26 thoughts on ““God is a Boob Man”: a nice parody

  1. The sad thing is I know Christians here in Alabama who would not only not find that funny of course, but see it as evidence of their oppression.

    1. One of several tests of how healthy a religion is IMO is their ability to appreciate jokes at their own expense. Unitarians really like most Unitarian jokes!

  2. I remember a movie where a character said “Nice shooting!” and his friend replied “You mean good shooting. There’s no such thing as nice shooting.”

    This is a good parody.

      1. It worked for me in NZ too. Thanks!

        (And a pox** on the uploader who ‘didn’t make this video available in your country’)

        cr

        ** preferably of an embarrassing sexually-transmitted nature

  3. SNL pretty frequently has good skits now. But what bugs me? You wanna know what really bugs me? I will tell you. CNN repeating SNL skits in its broadcast and on its web site. That’s what really bugs me. I just don’t think the news should be interested in providing fluff and entertainment.
    ok, now I would sit back in my rocker on my porch if I had a rocker.

  4. Several reviewers have notices that the first GinD film was patently silly right from the get-go, while the second seems superficially semi-reasonable for the first 20 to 30 minutes and then does a bait-and-switch descending into increasing rationality.

    I have followed a rule that I will only see these films if I can pay only $5 to see them at a second-run theatre, did catch #2 this Saturday and I totally agree.

    The film opens with an essentially false accusation that MJH proselytized in a classroom but her defending lawyer ultimately argues that she !*should be allowed to proselytize anyway*! and then the jury finds her innocent.
    https://en.wikipedia.org/wiki/Bait-and-switch

    To me it is also painful since while I have never been too impressed with Kevin Sorbo (star of the first one), I think Melissa JH to be actually very appealing. That is sadly wasted in this travesty.

    At the end of the film viewers are told to text their friends “God is not dead.

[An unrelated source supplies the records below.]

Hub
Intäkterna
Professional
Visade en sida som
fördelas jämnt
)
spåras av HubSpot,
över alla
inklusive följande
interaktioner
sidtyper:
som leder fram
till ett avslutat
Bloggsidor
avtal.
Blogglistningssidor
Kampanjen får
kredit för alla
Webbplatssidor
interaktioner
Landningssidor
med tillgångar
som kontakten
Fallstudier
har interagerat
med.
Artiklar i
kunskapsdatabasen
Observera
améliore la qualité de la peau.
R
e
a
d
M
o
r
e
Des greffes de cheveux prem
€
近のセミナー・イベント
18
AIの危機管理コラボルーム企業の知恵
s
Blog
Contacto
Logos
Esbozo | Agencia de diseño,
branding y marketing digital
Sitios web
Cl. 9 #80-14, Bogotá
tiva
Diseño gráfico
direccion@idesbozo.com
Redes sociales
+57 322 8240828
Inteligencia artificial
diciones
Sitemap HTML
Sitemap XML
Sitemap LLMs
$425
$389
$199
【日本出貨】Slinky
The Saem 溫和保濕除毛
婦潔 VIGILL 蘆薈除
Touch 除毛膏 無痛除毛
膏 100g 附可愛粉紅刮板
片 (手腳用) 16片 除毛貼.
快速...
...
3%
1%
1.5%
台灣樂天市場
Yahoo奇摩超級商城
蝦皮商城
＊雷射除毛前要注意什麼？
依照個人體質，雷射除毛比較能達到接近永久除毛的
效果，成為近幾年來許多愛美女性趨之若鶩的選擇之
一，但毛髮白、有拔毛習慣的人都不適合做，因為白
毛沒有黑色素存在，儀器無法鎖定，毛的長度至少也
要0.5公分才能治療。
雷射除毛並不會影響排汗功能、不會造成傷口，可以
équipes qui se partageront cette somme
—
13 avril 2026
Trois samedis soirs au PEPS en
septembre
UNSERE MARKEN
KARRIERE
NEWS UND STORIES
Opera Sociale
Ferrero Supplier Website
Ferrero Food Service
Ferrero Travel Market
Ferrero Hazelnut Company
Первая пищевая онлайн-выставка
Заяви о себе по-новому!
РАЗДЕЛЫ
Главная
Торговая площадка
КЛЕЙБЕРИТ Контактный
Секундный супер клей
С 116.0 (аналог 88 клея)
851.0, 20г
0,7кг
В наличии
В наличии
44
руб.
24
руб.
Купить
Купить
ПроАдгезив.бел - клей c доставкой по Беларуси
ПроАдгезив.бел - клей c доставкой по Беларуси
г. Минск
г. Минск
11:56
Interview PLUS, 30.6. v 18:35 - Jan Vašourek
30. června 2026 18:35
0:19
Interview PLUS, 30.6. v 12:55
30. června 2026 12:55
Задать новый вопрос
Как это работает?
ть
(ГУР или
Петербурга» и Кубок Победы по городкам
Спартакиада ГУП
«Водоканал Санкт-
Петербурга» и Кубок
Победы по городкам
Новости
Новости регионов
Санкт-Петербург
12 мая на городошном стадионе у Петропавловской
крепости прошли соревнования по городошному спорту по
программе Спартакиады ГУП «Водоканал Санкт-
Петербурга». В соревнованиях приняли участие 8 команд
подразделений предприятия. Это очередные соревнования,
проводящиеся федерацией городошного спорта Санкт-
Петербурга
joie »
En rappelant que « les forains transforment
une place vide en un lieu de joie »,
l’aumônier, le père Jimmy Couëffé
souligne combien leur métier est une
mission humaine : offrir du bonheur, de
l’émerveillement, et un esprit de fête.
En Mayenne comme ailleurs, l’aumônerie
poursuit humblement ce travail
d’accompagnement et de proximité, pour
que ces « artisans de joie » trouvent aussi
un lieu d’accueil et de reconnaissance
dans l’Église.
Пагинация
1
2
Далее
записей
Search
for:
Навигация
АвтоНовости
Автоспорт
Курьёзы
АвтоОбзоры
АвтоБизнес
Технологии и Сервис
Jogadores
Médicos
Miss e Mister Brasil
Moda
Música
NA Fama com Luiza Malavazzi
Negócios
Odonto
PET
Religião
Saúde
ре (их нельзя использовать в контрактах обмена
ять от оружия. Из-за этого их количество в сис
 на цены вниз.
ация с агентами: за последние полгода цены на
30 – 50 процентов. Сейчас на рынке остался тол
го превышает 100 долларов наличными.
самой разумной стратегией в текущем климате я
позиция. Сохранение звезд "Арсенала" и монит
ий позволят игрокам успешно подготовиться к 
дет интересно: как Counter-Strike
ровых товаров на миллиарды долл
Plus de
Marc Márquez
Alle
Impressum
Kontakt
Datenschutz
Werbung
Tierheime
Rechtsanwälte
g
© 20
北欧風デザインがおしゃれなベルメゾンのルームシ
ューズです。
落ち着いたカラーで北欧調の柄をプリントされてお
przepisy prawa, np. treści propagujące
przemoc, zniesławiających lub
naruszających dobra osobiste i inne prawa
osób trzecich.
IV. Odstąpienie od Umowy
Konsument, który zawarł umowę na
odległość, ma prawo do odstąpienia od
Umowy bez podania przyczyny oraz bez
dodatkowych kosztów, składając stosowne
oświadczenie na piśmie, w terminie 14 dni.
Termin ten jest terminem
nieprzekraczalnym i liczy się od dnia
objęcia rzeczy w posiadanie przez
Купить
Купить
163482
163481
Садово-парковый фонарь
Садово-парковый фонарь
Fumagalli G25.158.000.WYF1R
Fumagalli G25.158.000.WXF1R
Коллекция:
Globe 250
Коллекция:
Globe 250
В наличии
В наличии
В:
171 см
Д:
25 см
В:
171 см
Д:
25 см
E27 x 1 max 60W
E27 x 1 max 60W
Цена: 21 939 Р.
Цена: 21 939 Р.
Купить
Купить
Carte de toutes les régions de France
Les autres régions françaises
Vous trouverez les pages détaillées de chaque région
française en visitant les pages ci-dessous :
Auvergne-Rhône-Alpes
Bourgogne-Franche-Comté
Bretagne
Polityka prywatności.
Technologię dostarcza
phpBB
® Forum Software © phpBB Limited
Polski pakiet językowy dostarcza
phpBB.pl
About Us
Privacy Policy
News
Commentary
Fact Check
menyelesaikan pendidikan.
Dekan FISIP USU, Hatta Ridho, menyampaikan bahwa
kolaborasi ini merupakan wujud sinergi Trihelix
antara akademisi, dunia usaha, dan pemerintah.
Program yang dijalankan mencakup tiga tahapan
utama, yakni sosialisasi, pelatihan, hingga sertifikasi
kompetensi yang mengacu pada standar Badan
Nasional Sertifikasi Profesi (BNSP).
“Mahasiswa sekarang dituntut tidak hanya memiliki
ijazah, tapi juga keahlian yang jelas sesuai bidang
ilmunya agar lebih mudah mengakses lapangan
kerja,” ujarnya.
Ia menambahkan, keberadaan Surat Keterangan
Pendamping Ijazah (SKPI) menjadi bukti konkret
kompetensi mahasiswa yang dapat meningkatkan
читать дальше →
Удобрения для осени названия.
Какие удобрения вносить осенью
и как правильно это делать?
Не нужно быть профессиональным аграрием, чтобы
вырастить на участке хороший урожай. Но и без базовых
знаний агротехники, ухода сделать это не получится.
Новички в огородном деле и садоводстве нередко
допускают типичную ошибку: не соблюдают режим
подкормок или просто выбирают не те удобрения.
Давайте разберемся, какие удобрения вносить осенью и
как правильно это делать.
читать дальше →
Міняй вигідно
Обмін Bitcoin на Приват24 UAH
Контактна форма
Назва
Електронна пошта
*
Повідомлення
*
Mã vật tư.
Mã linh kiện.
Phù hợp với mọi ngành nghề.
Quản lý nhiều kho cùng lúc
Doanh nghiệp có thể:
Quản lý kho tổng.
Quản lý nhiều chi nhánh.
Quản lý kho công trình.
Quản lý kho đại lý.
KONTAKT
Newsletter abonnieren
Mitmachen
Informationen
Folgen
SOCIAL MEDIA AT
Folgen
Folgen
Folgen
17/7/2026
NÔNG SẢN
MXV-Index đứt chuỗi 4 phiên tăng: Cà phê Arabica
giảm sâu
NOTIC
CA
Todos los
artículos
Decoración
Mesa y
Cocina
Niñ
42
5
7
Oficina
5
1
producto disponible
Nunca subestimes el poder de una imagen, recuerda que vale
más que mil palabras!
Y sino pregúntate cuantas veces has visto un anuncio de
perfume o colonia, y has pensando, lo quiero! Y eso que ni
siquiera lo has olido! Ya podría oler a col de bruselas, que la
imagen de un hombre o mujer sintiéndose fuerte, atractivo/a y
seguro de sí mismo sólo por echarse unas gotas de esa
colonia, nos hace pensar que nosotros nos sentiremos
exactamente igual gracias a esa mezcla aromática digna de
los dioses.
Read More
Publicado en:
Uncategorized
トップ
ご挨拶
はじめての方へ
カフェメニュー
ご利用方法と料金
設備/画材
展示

    In instead sent this Woody Allen clip.
    https://youtu.be/eEETZTs795U?t=4m24s

  5. For the last few years, I’ve described Saturday Night Live as “15 hilarious minutes packed into an hour and a half.”

    But to be honest, every sketch comedy show has been like that. Even golden-age SNL, even SCTV, even Monty Python. We just remember the good stuff, and forget the forgettable.

    Now, I just record, and fast-forward through the boring bits.

    1. Yeah, I remember that even the old SNL’s had some boring bits, but who could ever forget the Land Shark;-). But I would say that most Pythons were at least 75% funny.

      1. I think that the old slogan “if you never make mistakes, you never make anything” is just as true in comedy as it is in most activities.

  6. I don’t watch SNL any more, since I cut my teeth on it in the days when it was truly great,

    My daughter said something like “I watched that old stuff and it was ok but really, isn’t taste in any art form formed in your formative years?”
    It was funny then and it’s funny now, just not to the same people.

  7. In the next sequel, during Melissa Joan Hart’s victory party, they find out she was Sabrina the teenage witch and burn her at the stake.